- [What you have to do]: Only the lines with "madera" in the entries below belong in the answer; please copy them.

Saved entries:
========

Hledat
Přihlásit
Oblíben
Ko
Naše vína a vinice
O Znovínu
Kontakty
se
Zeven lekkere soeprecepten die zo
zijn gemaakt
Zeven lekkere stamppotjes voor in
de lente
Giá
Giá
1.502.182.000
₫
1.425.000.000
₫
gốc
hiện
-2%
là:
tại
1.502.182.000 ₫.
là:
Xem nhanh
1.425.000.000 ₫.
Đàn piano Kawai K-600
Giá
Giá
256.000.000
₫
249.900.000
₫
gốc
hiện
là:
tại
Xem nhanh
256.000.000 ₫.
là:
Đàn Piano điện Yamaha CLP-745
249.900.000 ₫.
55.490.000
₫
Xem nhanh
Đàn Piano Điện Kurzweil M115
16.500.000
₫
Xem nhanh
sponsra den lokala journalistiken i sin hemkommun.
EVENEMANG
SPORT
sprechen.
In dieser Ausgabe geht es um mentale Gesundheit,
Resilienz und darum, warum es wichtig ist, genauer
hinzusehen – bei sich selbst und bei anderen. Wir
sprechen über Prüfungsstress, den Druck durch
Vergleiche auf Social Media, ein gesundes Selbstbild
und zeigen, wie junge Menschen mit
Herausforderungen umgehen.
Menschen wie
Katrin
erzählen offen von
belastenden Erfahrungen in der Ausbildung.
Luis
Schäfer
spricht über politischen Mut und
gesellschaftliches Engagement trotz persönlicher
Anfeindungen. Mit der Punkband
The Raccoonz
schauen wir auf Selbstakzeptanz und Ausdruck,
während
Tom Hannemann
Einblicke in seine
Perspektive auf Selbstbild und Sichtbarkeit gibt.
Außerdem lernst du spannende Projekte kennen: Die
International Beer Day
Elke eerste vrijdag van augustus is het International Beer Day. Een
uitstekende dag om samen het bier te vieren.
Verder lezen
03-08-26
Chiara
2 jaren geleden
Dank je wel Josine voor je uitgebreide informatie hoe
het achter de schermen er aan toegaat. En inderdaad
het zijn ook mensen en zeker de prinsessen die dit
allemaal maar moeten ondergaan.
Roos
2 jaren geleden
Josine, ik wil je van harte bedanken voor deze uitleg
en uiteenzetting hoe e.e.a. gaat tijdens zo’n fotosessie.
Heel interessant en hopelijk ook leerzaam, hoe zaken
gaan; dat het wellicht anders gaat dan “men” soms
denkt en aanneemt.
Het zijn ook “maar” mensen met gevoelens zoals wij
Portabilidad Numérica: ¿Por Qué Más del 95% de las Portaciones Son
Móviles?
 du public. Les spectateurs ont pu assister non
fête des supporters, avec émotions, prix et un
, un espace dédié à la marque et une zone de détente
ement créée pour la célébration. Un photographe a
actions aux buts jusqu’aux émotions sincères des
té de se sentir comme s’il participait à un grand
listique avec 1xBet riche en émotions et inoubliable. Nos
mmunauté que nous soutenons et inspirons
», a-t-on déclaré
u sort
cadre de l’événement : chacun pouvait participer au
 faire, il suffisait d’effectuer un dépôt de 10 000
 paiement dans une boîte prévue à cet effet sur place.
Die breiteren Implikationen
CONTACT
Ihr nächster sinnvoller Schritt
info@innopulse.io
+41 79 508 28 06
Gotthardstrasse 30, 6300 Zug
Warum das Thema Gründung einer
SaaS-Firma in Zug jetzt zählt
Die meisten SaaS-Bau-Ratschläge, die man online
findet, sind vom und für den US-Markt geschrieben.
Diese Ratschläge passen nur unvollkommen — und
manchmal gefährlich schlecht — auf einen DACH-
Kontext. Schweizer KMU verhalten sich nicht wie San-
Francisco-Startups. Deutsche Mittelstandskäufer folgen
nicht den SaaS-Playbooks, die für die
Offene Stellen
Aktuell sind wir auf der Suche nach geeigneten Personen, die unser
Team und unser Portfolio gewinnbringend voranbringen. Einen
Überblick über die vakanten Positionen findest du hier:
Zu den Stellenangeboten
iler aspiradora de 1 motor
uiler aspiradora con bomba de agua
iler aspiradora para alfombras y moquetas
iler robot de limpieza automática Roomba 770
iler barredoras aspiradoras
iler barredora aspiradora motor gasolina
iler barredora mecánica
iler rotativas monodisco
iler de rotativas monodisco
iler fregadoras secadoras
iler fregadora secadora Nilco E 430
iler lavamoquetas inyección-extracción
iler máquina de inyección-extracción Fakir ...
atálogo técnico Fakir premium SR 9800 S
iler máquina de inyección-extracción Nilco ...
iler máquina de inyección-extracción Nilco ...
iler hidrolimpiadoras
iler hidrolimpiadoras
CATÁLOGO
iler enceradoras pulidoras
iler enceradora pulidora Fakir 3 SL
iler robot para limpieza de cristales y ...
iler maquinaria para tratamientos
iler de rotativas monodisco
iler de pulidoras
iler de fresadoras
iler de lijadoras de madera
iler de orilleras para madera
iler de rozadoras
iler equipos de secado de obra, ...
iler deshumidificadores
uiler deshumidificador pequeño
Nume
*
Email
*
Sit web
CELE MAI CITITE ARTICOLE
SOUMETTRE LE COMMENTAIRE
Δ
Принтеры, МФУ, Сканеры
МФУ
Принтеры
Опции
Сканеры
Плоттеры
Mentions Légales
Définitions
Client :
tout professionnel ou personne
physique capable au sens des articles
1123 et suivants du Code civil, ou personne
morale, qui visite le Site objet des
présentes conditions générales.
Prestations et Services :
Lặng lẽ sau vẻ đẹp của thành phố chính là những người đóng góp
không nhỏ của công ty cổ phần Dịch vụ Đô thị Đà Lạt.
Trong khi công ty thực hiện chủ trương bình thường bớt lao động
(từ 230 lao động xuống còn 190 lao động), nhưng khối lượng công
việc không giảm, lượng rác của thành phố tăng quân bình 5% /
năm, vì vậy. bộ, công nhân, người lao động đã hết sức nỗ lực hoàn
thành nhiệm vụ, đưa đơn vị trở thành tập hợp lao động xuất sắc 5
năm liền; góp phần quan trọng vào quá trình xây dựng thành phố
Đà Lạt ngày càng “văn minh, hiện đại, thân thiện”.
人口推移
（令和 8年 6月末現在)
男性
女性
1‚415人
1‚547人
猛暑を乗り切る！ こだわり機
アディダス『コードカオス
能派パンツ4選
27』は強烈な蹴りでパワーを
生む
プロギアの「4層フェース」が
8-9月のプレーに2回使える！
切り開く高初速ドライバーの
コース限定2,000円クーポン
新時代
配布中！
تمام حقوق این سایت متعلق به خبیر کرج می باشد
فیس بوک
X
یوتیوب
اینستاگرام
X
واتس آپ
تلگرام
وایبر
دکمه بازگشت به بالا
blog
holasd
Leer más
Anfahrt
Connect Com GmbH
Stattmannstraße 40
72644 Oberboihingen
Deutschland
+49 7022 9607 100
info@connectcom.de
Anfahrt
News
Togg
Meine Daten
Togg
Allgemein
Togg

========

- [Task result]:
iler de lijadoras de madera
iler de orilleras para madera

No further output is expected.